BEGIN Supplied material

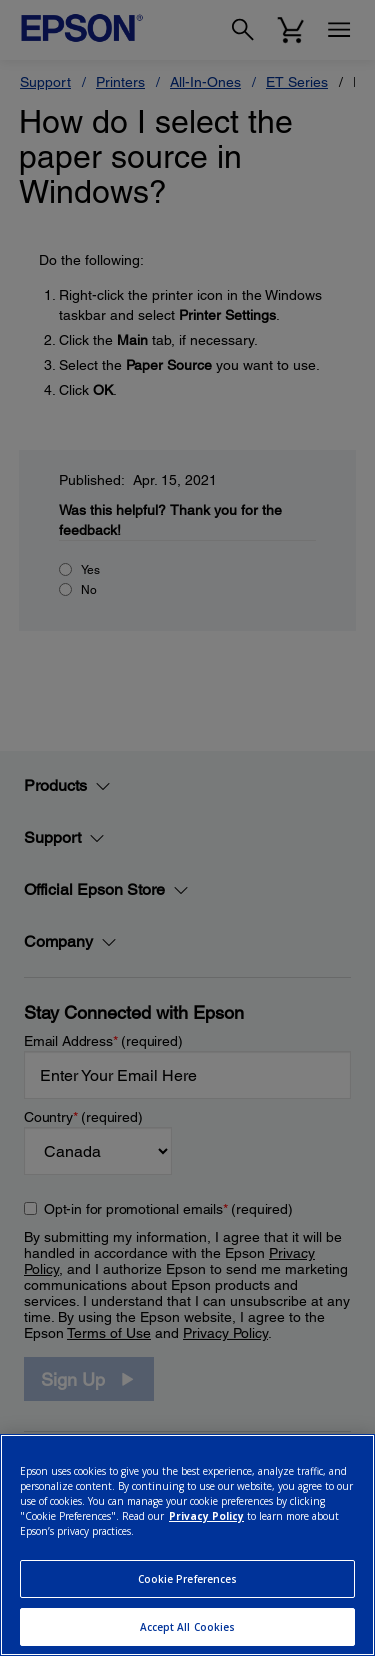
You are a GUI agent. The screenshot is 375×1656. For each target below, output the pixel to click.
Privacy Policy (206, 1516)
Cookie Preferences (188, 1579)
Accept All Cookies (188, 1627)
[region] (187, 1545)
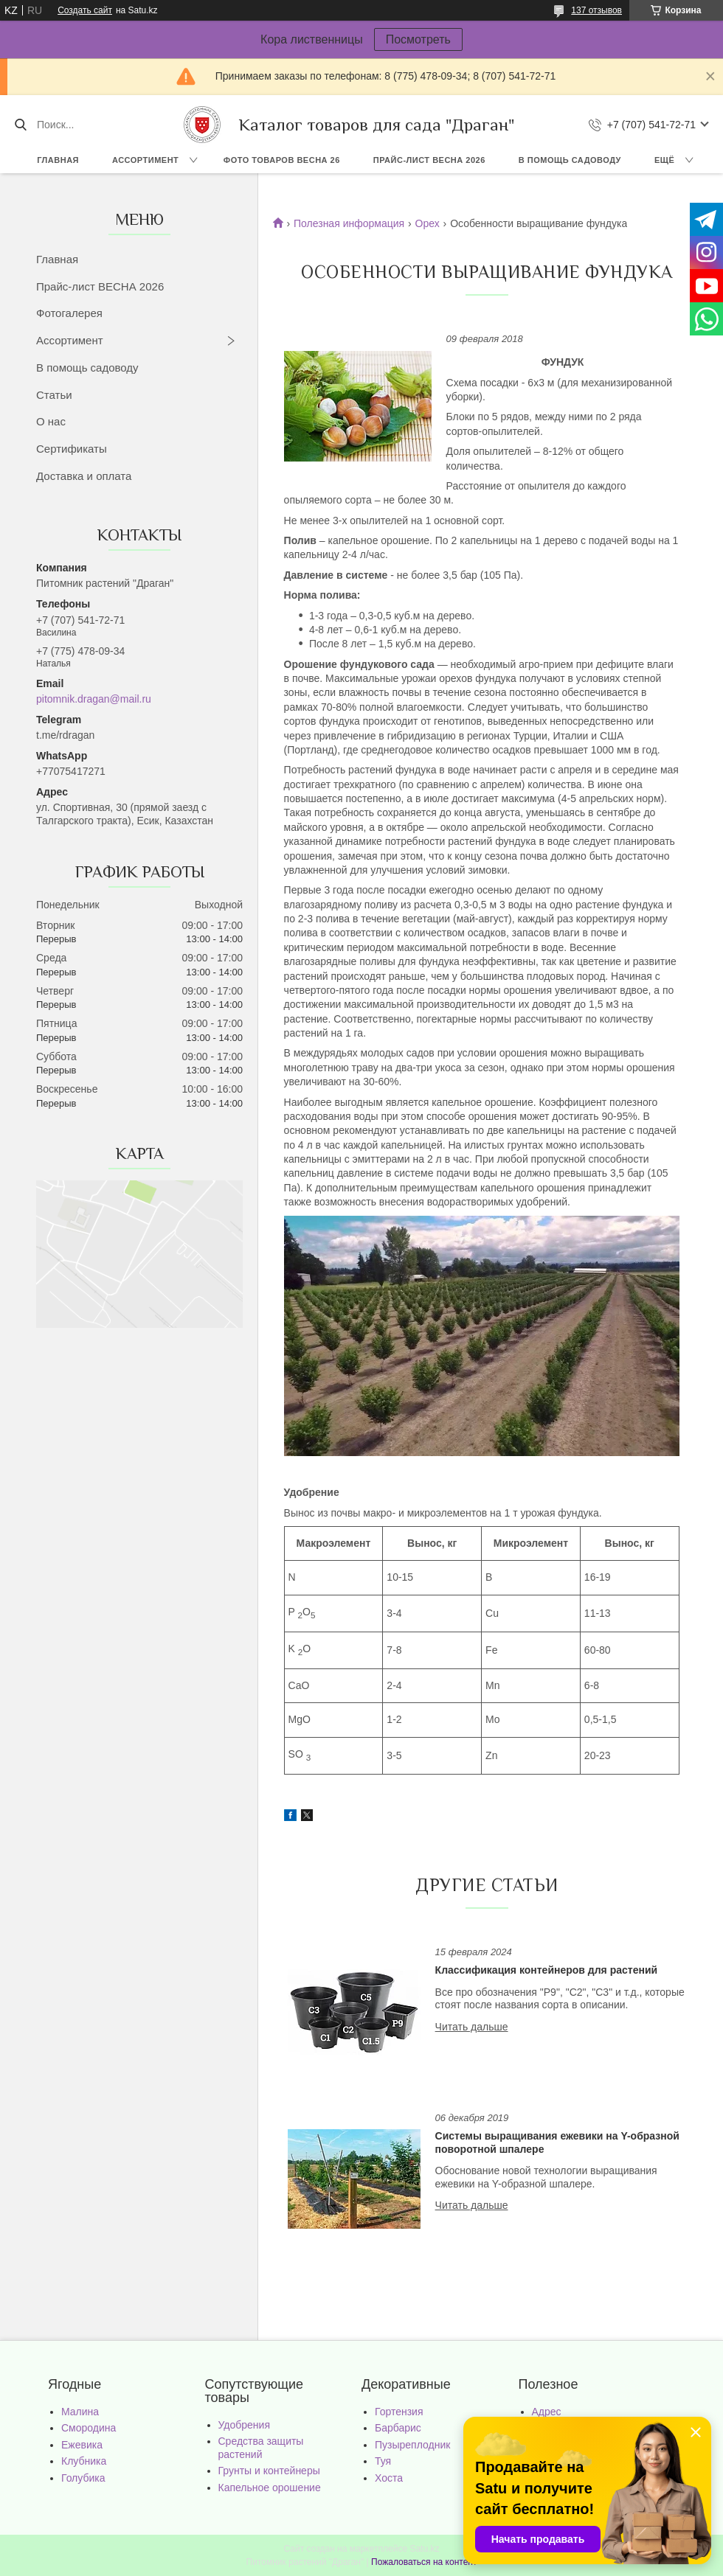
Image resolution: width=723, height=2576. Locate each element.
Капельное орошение (269, 2487)
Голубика (83, 2478)
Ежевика (82, 2445)
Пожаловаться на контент (424, 2562)
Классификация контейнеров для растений (546, 1970)
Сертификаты (71, 448)
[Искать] (20, 124)
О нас (51, 421)
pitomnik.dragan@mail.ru (93, 699)
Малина (80, 2411)
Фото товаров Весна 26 (282, 160)
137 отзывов (596, 10)
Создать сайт (85, 10)
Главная (58, 160)
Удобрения (244, 2425)
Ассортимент (145, 160)
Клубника (83, 2461)
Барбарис (398, 2428)
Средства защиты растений (261, 2447)
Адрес (546, 2411)
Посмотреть (418, 39)
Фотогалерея (69, 313)
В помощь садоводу (570, 160)
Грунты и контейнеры (269, 2470)
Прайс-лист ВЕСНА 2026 (429, 160)
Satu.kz (424, 2549)
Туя (383, 2461)
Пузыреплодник (412, 2445)
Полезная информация (349, 223)
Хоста (389, 2478)
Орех (427, 223)
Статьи (54, 395)
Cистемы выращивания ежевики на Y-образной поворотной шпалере (557, 2142)
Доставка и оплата (83, 476)
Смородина (88, 2428)
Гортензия (399, 2411)
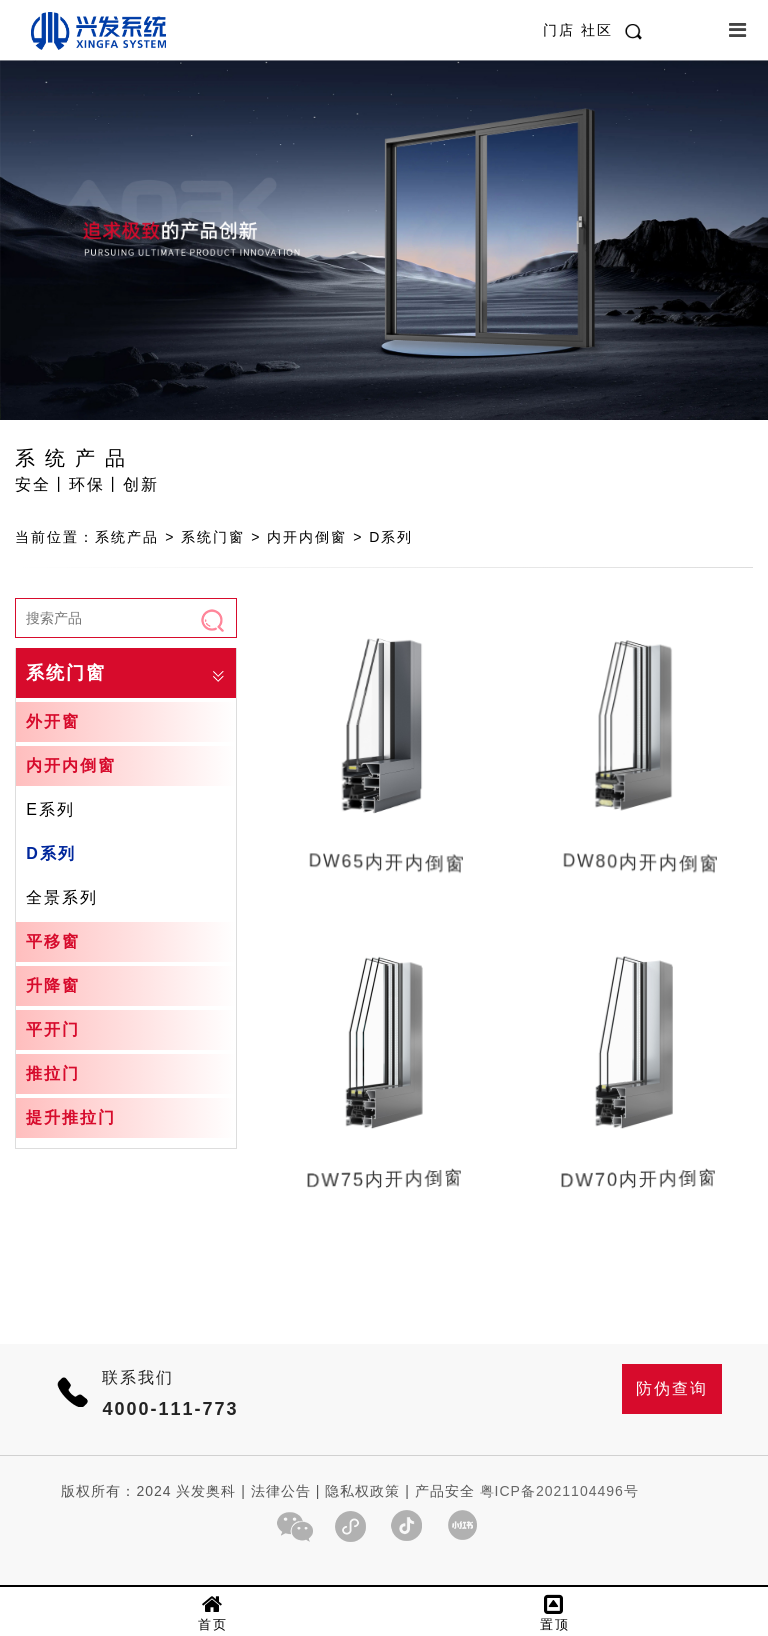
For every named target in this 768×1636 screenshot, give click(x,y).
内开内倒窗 (71, 765)
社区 (597, 30)
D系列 (51, 853)
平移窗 (53, 941)
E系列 (50, 809)
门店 (562, 30)
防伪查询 (672, 1388)
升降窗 (53, 985)
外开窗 (53, 721)
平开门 (53, 1029)
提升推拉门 (71, 1117)
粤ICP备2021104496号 (559, 1491)
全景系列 (62, 897)
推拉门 (53, 1073)
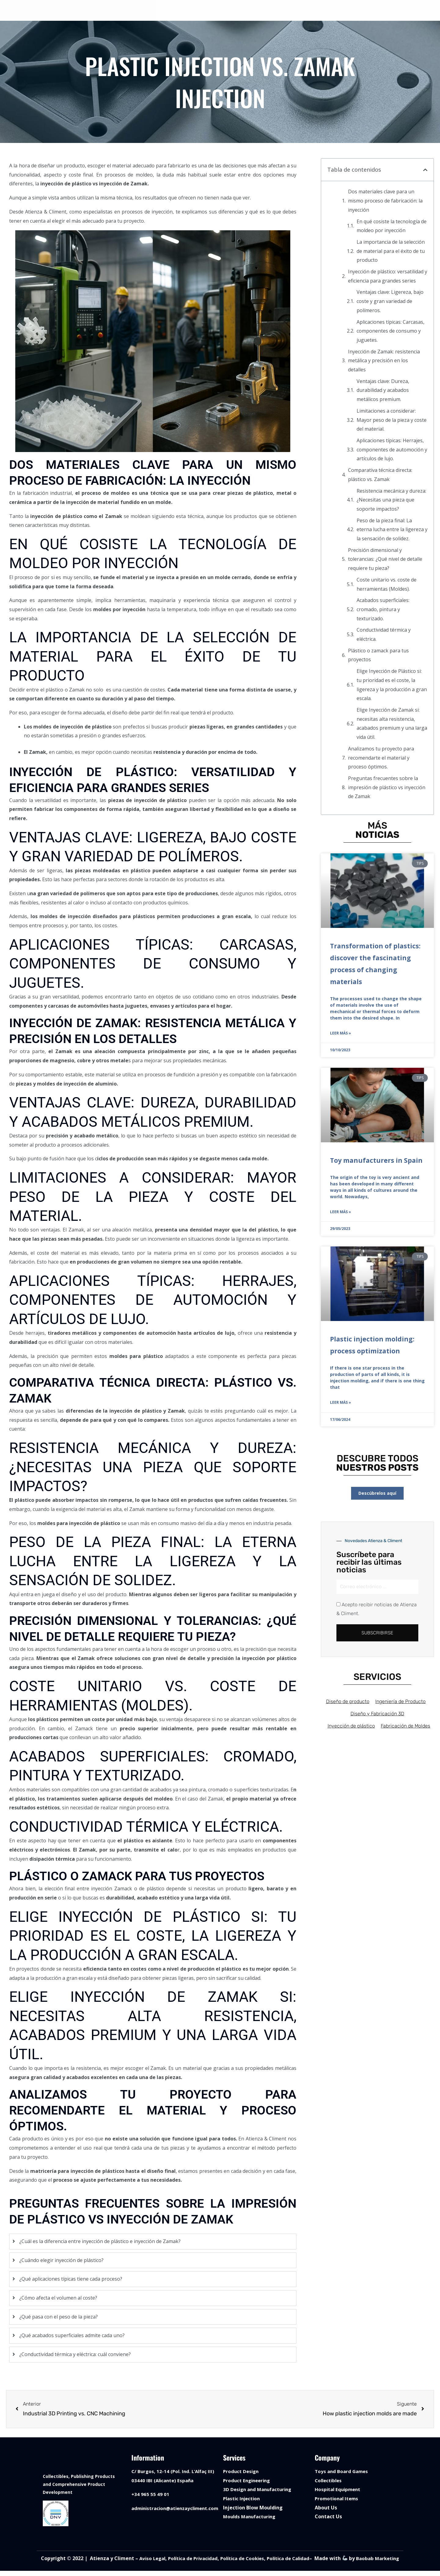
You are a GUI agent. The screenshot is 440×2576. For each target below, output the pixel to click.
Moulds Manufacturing (251, 2517)
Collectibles (329, 2480)
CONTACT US (324, 11)
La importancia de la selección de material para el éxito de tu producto (391, 251)
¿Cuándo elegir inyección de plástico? (61, 2260)
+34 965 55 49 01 (150, 2494)
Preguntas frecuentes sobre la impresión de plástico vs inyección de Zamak (386, 787)
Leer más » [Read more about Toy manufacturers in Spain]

END Supplied material

> [Exercise instructions] Looking at the data above, say how many lines contain "plástico", and give no other words.

> [Task answer] 2